• Sumo

If the New Year is the time where resolutions are made, New Year’s Eve is typically the time where the previous resolutions have been broken. Most people make diet-related resolutions, but only some actually accomplish their goals, or even stick with their promises longer than a few weeks. A list of diet changes courtesy of a couple websites that may directly affect some of you in the coming weeks (months?), tooled to fit the vegetarian in all of us.

1. Make smart choices with alcohol. If at all possible, eschew the mixed drinks and hoppy beers, many of which are higher in calories than glasses of red wine and may not offer quite the same buzz-for-your-buck, so to speak. A 5-oz glass of red wine (such as a pinot noir or cabernet sauvignon) offers about 125 calories, against about 200 for a 12 bottle or beer or 250 for a rum n’ coke. Just be sure to choose a vegan wine.
2. Choose desserts carefully. Everyone loves dessert. Restricting yourself to no dessert is a recipe for disaster, because even the most stringent person breaks down once in a while, and it may lead to a major pig out session. Instead, limit yourself to a small dessert only a few times a week.
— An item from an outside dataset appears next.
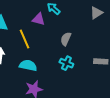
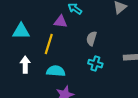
yellow line: (25, 39) -> (49, 44), turned 48

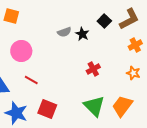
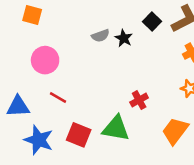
red cross: (93, 69) -> (139, 100), moved
green triangle: (94, 106) -> (116, 128), moved, turned -35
If they act as rewards for a job well done – at the gym, for instance – all the better.
3. Schedule your meals. Sticking to a specific dining schedule helps to keep your metabolism and stomach in check. Eat a good, protein-rich breakfast in the morning to help prevent over-eating later in the day, and try to eat lunch and dinner around the same time each day. Nothing wrong with having a few healthy snacks throughout the day – apples are calorie-dense and satisfy the sweet tooth.
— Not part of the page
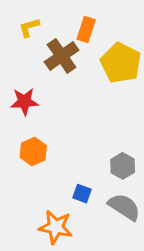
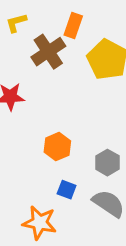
orange hexagon: (33, 151) -> (57, 147), moved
4. Don’t do leftovers. Whether you’re making the food and bringing it to see family or having folks over for holidays and parties, make sure there are no leftovers, period. This applies primarily to desserts, as they are usually too hard to resist, but some higher calorie munchies may also make their way into the fridge. It may be easier to follow your normal diet without the distractions of other foods.
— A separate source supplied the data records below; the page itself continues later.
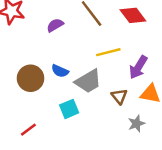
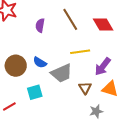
purple semicircle: (55, 25) -> (40, 25), turned -56
cyan square: (69, 109) -> (35, 92), moved

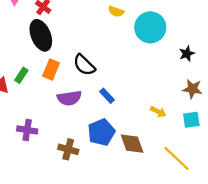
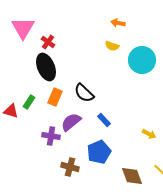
purple semicircle: (69, 98) -> (71, 122), turned 150
purple cross: (27, 130) -> (51, 136), moved
brown diamond: (132, 144) -> (132, 176), moved

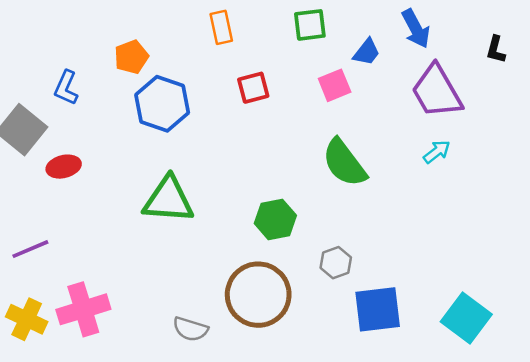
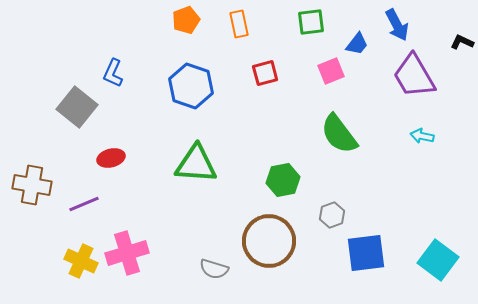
black L-shape: (496, 50) -> (462, 42), turned 100
orange pentagon: (131, 57) -> (186, 20), moved
cyan arrow: (437, 152) -> (422, 136), moved, turned -130
red ellipse: (64, 167) -> (111, 158), moved

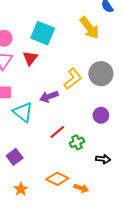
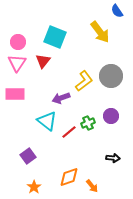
cyan triangle: (23, 112) -> (47, 121), moved
green cross: (77, 142) -> (88, 123), moved
orange diamond: (57, 179) -> (69, 177), turned -45
orange arrow: (81, 188) -> (92, 186), turned 32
5. Use a smaller plate. The average size of dinner plates has increased over the past several decades. The more plate there is to fill, the more food it will take to fill it. Instead, try using medium-sized plates rather than massive dinner trays, and savor every bite. Eating a meal over the course of a 20 minute period will give your stomach, which is kind of dumb, time to realize it is filling with food, leading to less food eaten over time.